This is my Module 4 project for EAI6010: Applications of Artificial Intelligence.
I used the UCI SECOM dataset to study a semiconductor pass/fail prediction problem with sensor data. The main goal was not just to run one model. I wanted to adapt an off-the-shelf tutorial idea into a cleaner workflow that fit this dataset better.
In this final version, I used a leakage-safe train/validation/test setup, compared multiple models, and evaluated results with metrics that make more sense for an imbalanced pass/fail problem.
- Type: Individual course project
- Course: EAI6010: Applications of Artificial Intelligence
- Module: Module 4 - Using an Off-the-shelf Model
- Focus: Semiconductor quality-monitoring style classification
This project is framed as a semiconductor quality-monitoring problem.
Given sensor measurements from a manufacturing process, can I identify whether a sample is more likely to pass or fail? In practice, a model like this could be more useful as an early screening tool than as a fully automated final decision system.
My goal was to take an existing tutorial idea and rebuild it for a different dataset and a more realistic tabular workflow.
I wanted to:
- use a semiconductor-related dataset
- handle missing values more carefully
- avoid data leakage
- compare strong baselines instead of depending on only one model
- use evaluation metrics that fit an imbalanced classification problem
- think honestly about deployment limits
This project uses the UCI SECOM dataset.
Main files in this repo:
data/secom.data- sensor featuresdata/secom_labels.data- labels and timestamp-related fieldsdata/secom.names- dataset metadata from UCI
Based on the notebook:
- Rows: 1567
- Sensor features: 590
- Target distribution: 1463 pass / 104 fail
More details are in data/README.md.
- Python
- Jupyter Notebook
- pandas
- numpy
- scikit-learn
- matplotlib
- seaborn
- PyTorch
- data loading
- missing-value audit
- timestamp-based exploratory analysis
- train / validation / test split
- training-only missingness filtering
- median imputation
- constant-feature removal
- scaling and PCA
- model comparison
- threshold tuning
- final holdout test evaluation
- Dummy Classifier
- Logistic Regression + PCA
- Random Forest
- class-weighted PyTorch MLP
On the validation split, Random Forest had the strongest balanced accuracy among the compared models, so I selected it for final test evaluation.
- Accuracy: 0.7898
- Balanced accuracy: 0.6663
- Recall: 0.5238
- ROC-AUC: 0.7978
- PR-AUC: 0.2192
The model correctly detected 11 of the 21 fail cases on the test set, but it also produced many false positives.

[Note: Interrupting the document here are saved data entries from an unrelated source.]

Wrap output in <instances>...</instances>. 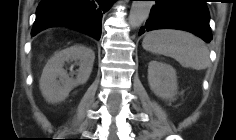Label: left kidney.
I'll return each instance as SVG.
<instances>
[{
	"label": "left kidney",
	"mask_w": 236,
	"mask_h": 140,
	"mask_svg": "<svg viewBox=\"0 0 236 140\" xmlns=\"http://www.w3.org/2000/svg\"><path fill=\"white\" fill-rule=\"evenodd\" d=\"M148 82L150 89L162 99H172L177 92L176 71L170 65L154 60L150 61Z\"/></svg>",
	"instance_id": "obj_1"
}]
</instances>
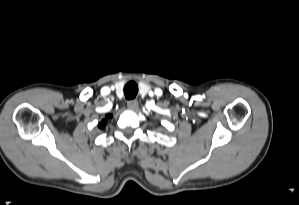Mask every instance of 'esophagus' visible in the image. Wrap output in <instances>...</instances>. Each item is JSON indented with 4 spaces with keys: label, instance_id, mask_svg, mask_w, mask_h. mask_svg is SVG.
<instances>
[{
    "label": "esophagus",
    "instance_id": "obj_1",
    "mask_svg": "<svg viewBox=\"0 0 299 205\" xmlns=\"http://www.w3.org/2000/svg\"><path fill=\"white\" fill-rule=\"evenodd\" d=\"M138 101L137 100H130L127 102V107L130 110H136L138 108Z\"/></svg>",
    "mask_w": 299,
    "mask_h": 205
}]
</instances>
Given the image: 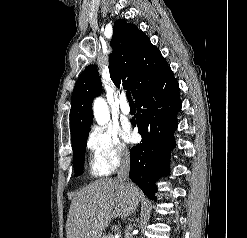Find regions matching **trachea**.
Returning <instances> with one entry per match:
<instances>
[{"mask_svg": "<svg viewBox=\"0 0 247 238\" xmlns=\"http://www.w3.org/2000/svg\"><path fill=\"white\" fill-rule=\"evenodd\" d=\"M126 96H127V99H128V101H129V103H133V100H132L131 92H130V91H127V92H126Z\"/></svg>", "mask_w": 247, "mask_h": 238, "instance_id": "trachea-1", "label": "trachea"}]
</instances>
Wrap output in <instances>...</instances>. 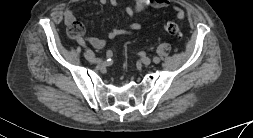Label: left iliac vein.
I'll return each mask as SVG.
<instances>
[{
  "label": "left iliac vein",
  "instance_id": "left-iliac-vein-1",
  "mask_svg": "<svg viewBox=\"0 0 253 138\" xmlns=\"http://www.w3.org/2000/svg\"><path fill=\"white\" fill-rule=\"evenodd\" d=\"M141 62L144 65H149L151 63V59L149 57L143 56V57H141Z\"/></svg>",
  "mask_w": 253,
  "mask_h": 138
}]
</instances>
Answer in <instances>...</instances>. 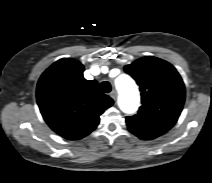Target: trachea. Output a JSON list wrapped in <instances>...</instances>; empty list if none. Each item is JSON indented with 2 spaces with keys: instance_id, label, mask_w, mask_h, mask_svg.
<instances>
[{
  "instance_id": "obj_1",
  "label": "trachea",
  "mask_w": 212,
  "mask_h": 183,
  "mask_svg": "<svg viewBox=\"0 0 212 183\" xmlns=\"http://www.w3.org/2000/svg\"><path fill=\"white\" fill-rule=\"evenodd\" d=\"M101 89L104 93H109L111 91V84L108 81L101 83Z\"/></svg>"
}]
</instances>
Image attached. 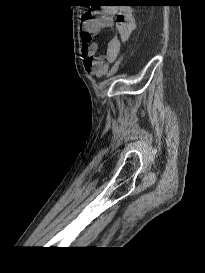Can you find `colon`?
Wrapping results in <instances>:
<instances>
[{
	"instance_id": "1",
	"label": "colon",
	"mask_w": 205,
	"mask_h": 273,
	"mask_svg": "<svg viewBox=\"0 0 205 273\" xmlns=\"http://www.w3.org/2000/svg\"><path fill=\"white\" fill-rule=\"evenodd\" d=\"M119 63H120V61H117V62L113 65V67L111 68L110 73H109L110 76H114V75L117 73L118 68H119Z\"/></svg>"
}]
</instances>
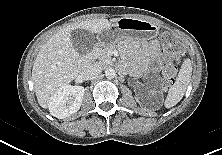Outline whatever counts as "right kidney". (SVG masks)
<instances>
[{"label":"right kidney","instance_id":"1","mask_svg":"<svg viewBox=\"0 0 222 155\" xmlns=\"http://www.w3.org/2000/svg\"><path fill=\"white\" fill-rule=\"evenodd\" d=\"M85 89L83 86L64 85L51 97L49 103L50 113L63 119L76 113L82 104Z\"/></svg>","mask_w":222,"mask_h":155}]
</instances>
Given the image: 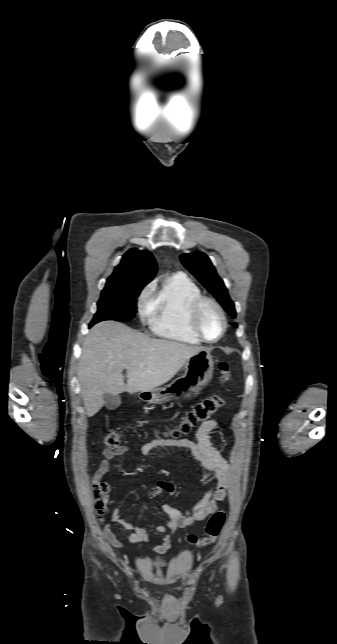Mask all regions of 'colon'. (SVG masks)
Here are the masks:
<instances>
[{
  "label": "colon",
  "mask_w": 337,
  "mask_h": 644,
  "mask_svg": "<svg viewBox=\"0 0 337 644\" xmlns=\"http://www.w3.org/2000/svg\"><path fill=\"white\" fill-rule=\"evenodd\" d=\"M222 381L228 382L231 378V367L227 362L219 364ZM223 405V399L220 396H212L204 401L196 404L194 408L189 411L179 423L170 431L172 437H180L191 432L199 424L209 420ZM104 444L107 449H115L120 444V435L116 431L109 432L104 438ZM93 493L97 499L96 510L99 516H104L107 510V493L108 486L105 482L96 481L93 484ZM225 521V512L217 511L209 518L205 525L204 535L198 538L195 535H188L187 540L189 543L199 546H206L213 543L223 527Z\"/></svg>",
  "instance_id": "5ec220e1"
}]
</instances>
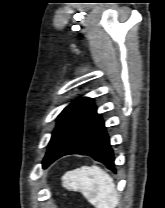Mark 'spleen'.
<instances>
[{
    "label": "spleen",
    "instance_id": "1",
    "mask_svg": "<svg viewBox=\"0 0 165 208\" xmlns=\"http://www.w3.org/2000/svg\"><path fill=\"white\" fill-rule=\"evenodd\" d=\"M62 186L79 191L96 208H115L119 202L113 179L98 166H82L66 172Z\"/></svg>",
    "mask_w": 165,
    "mask_h": 208
}]
</instances>
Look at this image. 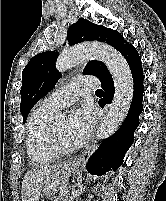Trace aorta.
<instances>
[{"mask_svg":"<svg viewBox=\"0 0 166 201\" xmlns=\"http://www.w3.org/2000/svg\"><path fill=\"white\" fill-rule=\"evenodd\" d=\"M101 60L112 75L115 87L113 101L97 132L98 139L111 136L125 119L133 98V78L125 58L113 47L100 44H83L63 50L56 68L65 72L88 59Z\"/></svg>","mask_w":166,"mask_h":201,"instance_id":"aorta-1","label":"aorta"}]
</instances>
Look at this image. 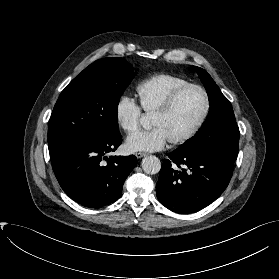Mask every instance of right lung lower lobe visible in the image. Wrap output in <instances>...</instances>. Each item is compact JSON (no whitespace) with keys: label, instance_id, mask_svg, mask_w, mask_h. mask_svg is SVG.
<instances>
[{"label":"right lung lower lobe","instance_id":"98d812e1","mask_svg":"<svg viewBox=\"0 0 279 279\" xmlns=\"http://www.w3.org/2000/svg\"><path fill=\"white\" fill-rule=\"evenodd\" d=\"M121 142L118 133L50 152L53 171L64 192L89 208H101L118 200L125 179L137 164L134 155L106 157Z\"/></svg>","mask_w":279,"mask_h":279}]
</instances>
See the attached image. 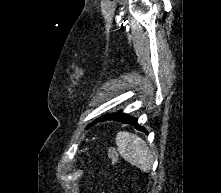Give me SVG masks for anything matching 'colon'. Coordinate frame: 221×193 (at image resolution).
Wrapping results in <instances>:
<instances>
[{
	"label": "colon",
	"instance_id": "obj_1",
	"mask_svg": "<svg viewBox=\"0 0 221 193\" xmlns=\"http://www.w3.org/2000/svg\"><path fill=\"white\" fill-rule=\"evenodd\" d=\"M105 150H106V153H107L109 159L111 160L112 165L113 166L117 165L119 159H118V154H117L116 150L112 146H106Z\"/></svg>",
	"mask_w": 221,
	"mask_h": 193
}]
</instances>
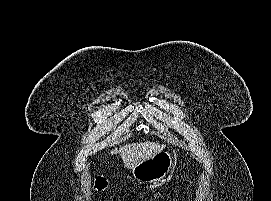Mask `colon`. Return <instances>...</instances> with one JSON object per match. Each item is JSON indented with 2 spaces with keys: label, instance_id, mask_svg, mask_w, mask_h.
<instances>
[{
  "label": "colon",
  "instance_id": "colon-1",
  "mask_svg": "<svg viewBox=\"0 0 271 201\" xmlns=\"http://www.w3.org/2000/svg\"><path fill=\"white\" fill-rule=\"evenodd\" d=\"M96 188L98 190H100V191L103 190L105 188V181L104 180H98L96 182Z\"/></svg>",
  "mask_w": 271,
  "mask_h": 201
}]
</instances>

Because of that, I see this as a stronger analytical prototype or screening model, not something I would deploy directly as a final automated pass/fail decision system.
- Final notebook:
notebooks/EAI6010_Module_4_Assignment_V2_Cheng_L.ipynb - Final assignment report:
reports/EAI6010_Module_4_Assignment_V2_Cheng_L.pdf - Portfolio PDF version:
reports/EAI6010_SECOM_Portfolio_Cheng_Liu.pdf - Walkthrough version:
walkthrough/project-walkthrough.md - Dataset note:
data/README.md - Figure note:
outputs/README.md
- Clone or download this repository.
- Install the required Python packages:
pip install -r requirements.txt
- Open the main notebook:
notebooks/EAI6010_Module_4_Assignment_V2_Cheng_L.ipynb
- Run the notebook cells in order.
This notebook is the main runnable artifact in the repo. It first checks for the SECOM files in data/ or ../data/, then falls back to /content/secom_project and can re-download the UCI files if needed.
This project shows that I can:
- work with messy tabular sensor data
- handle missing values and imbalanced classes more carefully
- build a leakage-safe workflow
- compare simple and nonlinear models
- evaluate results beyond plain accuracy
- explain model limits honestly instead of overselling the result
This is still not a production-ready manufacturing model.
Main limits:
- small minority class
- many missing values
- high-dimensional noisy features
- possible process shift over time
- split-specific model selection
- threshold still needs business or engineering cost discussion
For a more deployment-oriented version, I would still want:
- repeated validation or cross-validation
- time-based validation
- drift monitoring
- threshold setting with domain stakeholders
- more engineering validation for important sensor signals
This is an individual course project.
I selected the dataset, rebuilt the workflow, ran the analysis, compared the models, interpreted the results, and wrote the final report and portfolio version.
- UCI Machine Learning Repository. SECOM Dataset.
- Vinit. Semiconductor/IOT-MachineLearning. Kaggle.
- Howard, J., & Gugger, S. Deep Learning for Coders with Fastai and PyTorch. O'Reilly.